This research aims to investigate the influence of stock market volatility and liquidity turnover on returns in the emerging markets of Middle East and North Africa (MENA countries) using the interaction of global economic policy uncertainty index and exchange rate as a moderating variable. The paper employs panel quantile regression with daily data from January 1, 2000 to August 30, 2024 and a panel quantile regression sensitivity analysis. The findings suggest that the U. S. economic policy uncertainty index was markedly negative; the negative and significant interaction coefficient between the variables of exchange rate fluctuations and worldwide economic policy uncertainty indicates that stock returns of the MENA markets dropped substantially in response to international economic policy uncertainty; the more extensively the exchange rate fluctuated, the lower were the returns. Empirical evidence reveals shifting dynamics in the impact of short-term interest rate volatility on returns as we move from the period before the pandemic outbreak to the post-pandemic era. The study has notable implications for financial investors. Markets’ response to interest rate volatility cannot be predicted with high degree of certainty because the market reacts spontaneously to adjustments in the short-term interest rate even when market players operate rationally and base their decisions on all available information regarding stock prices. As a result, investors may choose to consider selecting shorter-life alternative equities as a long-term hedge against interest rate volatility risk. The MENA countries’ central monetary authorities and governments should work jointly to maintain stock market stability by enacting measures to make stock exchanges and the equity markets more resilient to the negative effects of uncertainty brought on by foreign economic policy, even as exchange rate volatility rises. Additionally, international business entities and traders could also shield themselves against international economic policy-related risk of uncertainty in the midst of currency volatility given the current research.

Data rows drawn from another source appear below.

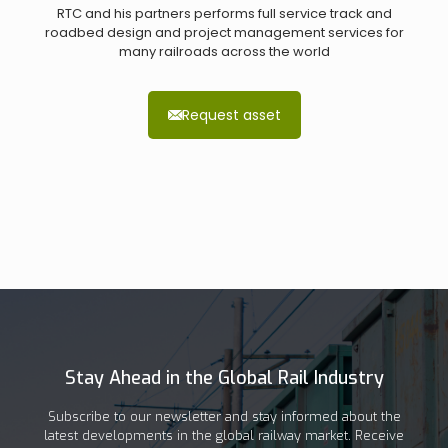
RTC and his partners performs full service track and
roadbed design and project management services for
many railroads across the world
Request asset
Stay Ahead in the Global Rail Industry
Subscribe to our newsletter and stay informed about the
latest developments in the global railway market. Receive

Идентификаторы и классификаторы
Economic policy uncertainty (EPU) has been identified as a significant global risk indicator that can have a negative impact on global financial markets ever since the terrorist attacks on the US in 2001, global financial crisis of 2008, European immigration crisis in 2015, and European debt crisis threatened the stability of the global financial system (Barak & Ünlü, 2024; Moudud-Ul-Huq & Akter, 2024; Desalegn & Zhu, 2021; Davis, 2016). It can endanger international investors and multinational corporations whose investment interest is in the emerging markets of Middle East and North Africa (MENA). Zeng et al. (2024) contend that EPU has a major impact on the perceptions and preferences of stock market investors including those of the MENA countries. The MENA region is a highly dynamic region, driving investment opportunities both regionally and across the globe. Today it seeks to develop its capital markets to ensure the ease of access to the opportunities available. The securities sector in the MENA region has substantially improved its performance over the recent years thanks to stronger local financial institutions, greater presence of regional asset managers and increased interest from foreign investors. There are over twenty stock markets in the MENA countries; we consider ten of them, specifically Abu Dhabi Securities Exchange (UAE), Saudi Exchange, Iraq Stock Exchange, Amman Stock Exchange, Iraq Stock Exchange, Tehran Stock Exchange, Kuwait Stock Exchange, Muscat Securities Market, Doha Securities Market and Borsa Istanbul, as these have so far been neglected by other researchers in the area of stock market analysis.